Exercise prompt: Collect every line below that contains the word "sociali".
____ Data for this exercise
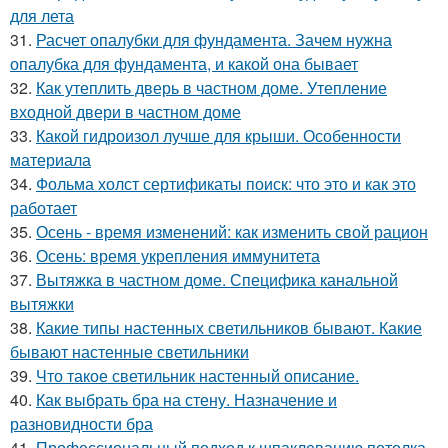
для лета
31.
Расчет опалубки для фундамента. Зачем нужна
опалубка для фундамента, и какой она бывает
32.
Как утеплить дверь в частном доме. Утепление
входной двери в частном доме
33.
Какой гидроизол лучше для крыши. Особенности
материала
34.
Фольма холст сертификаты поиск: что это и как это
работает
35.
Осень - время изменений: как изменить свой рацион
36.
Осень: время укрепления иммунитета
37.
Вытяжка в частном доме. Специфика канальной
вытяжки
38.
Какие типы настенных светильников бывают. Какие
бывают настенные светильники
39.
Что такое светильник настенный описание.
40.
Как выбрать бра на стену. Назначение и
разновидности бра
41.
Профессиональный подход к шпаклеванию потолка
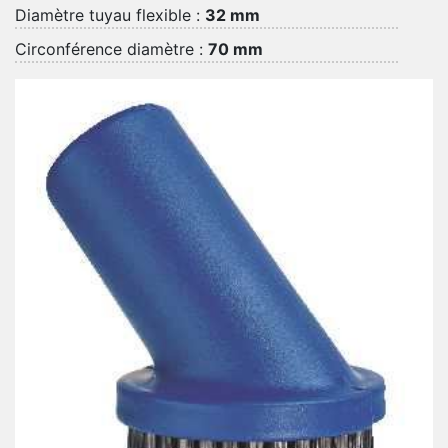
Diamètre tuyau flexible :
32 mm
Circonférence diamètre :
70 mm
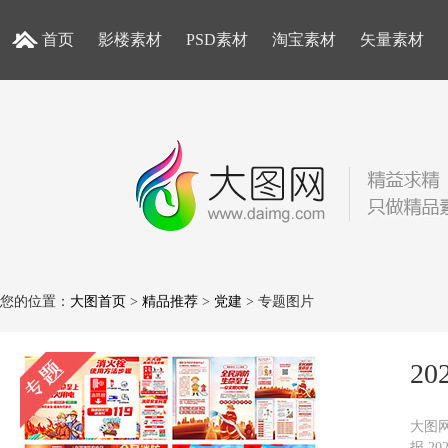
首页
影楼素材
PSD素材
淘宝素材
矢量素材
您的位置：
大图首页
>
精品推荐
>
党建
> 专题图片
2
大图网
报,2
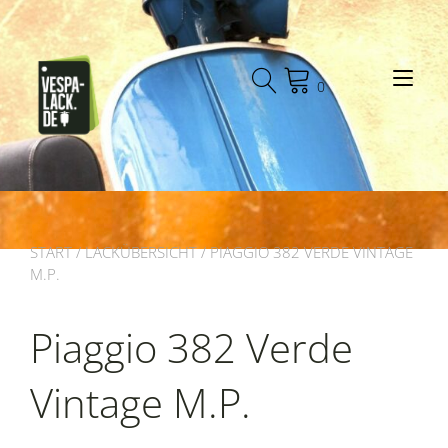
Zum
Inhalt
springen
Nav
0
START
/
LACKÜBERSICHT
/ PIAGGIO 382 VERDE VINTAGE
M.P.
Piaggio 382 Verde
Vintage M.P.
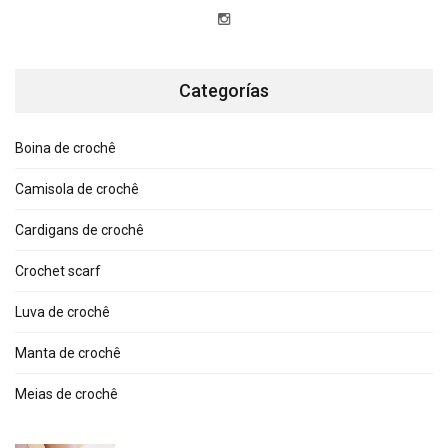
Categorías
Boina de crochê
Camisola de crochê
Cardigans de crochê
Crochet scarf
Luva de crochê
Manta de crochê
Meias de crochê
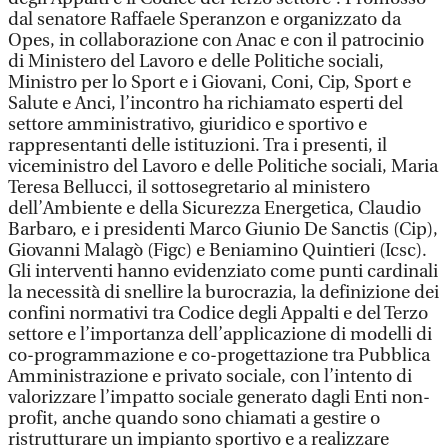
dal senatore Raffaele Speranzon e organizzato da
Opes, in collaborazione con Anac e con il patrocinio
di Ministero del Lavoro e delle Politiche sociali,
Ministro per lo Sport e i Giovani, Coni, Cip, Sport e
Salute e Anci, l’incontro ha richiamato esperti del
settore amministrativo, giuridico e sportivo e
rappresentanti delle istituzioni. Tra i presenti, il
viceministro del Lavoro e delle Politiche sociali, Maria
Teresa Bellucci, il sottosegretario al ministero
dell’Ambiente e della Sicurezza Energetica, Claudio
Barbaro, e i presidenti Marco Giunio De Sanctis (Cip),
Giovanni Malagò (Figc) e Beniamino Quintieri (Icsc).
Gli interventi hanno evidenziato come punti cardinali
la necessità di snellire la burocrazia, la definizione dei
confini normativi tra Codice degli Appalti e del Terzo
settore e l’importanza dell’applicazione di modelli di
co-programmazione e co-progettazione tra Pubblica
Amministrazione e privato sociale, con l’intento di
valorizzare l’impatto sociale generato dagli Enti non-
profit, anche quando sono chiamati a gestire o
ristrutturare un impianto sportivo e a realizzare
________
Task result:
di Ministero del Lavoro e delle Politiche sociali,
viceministro del Lavoro e delle Politiche sociali, Maria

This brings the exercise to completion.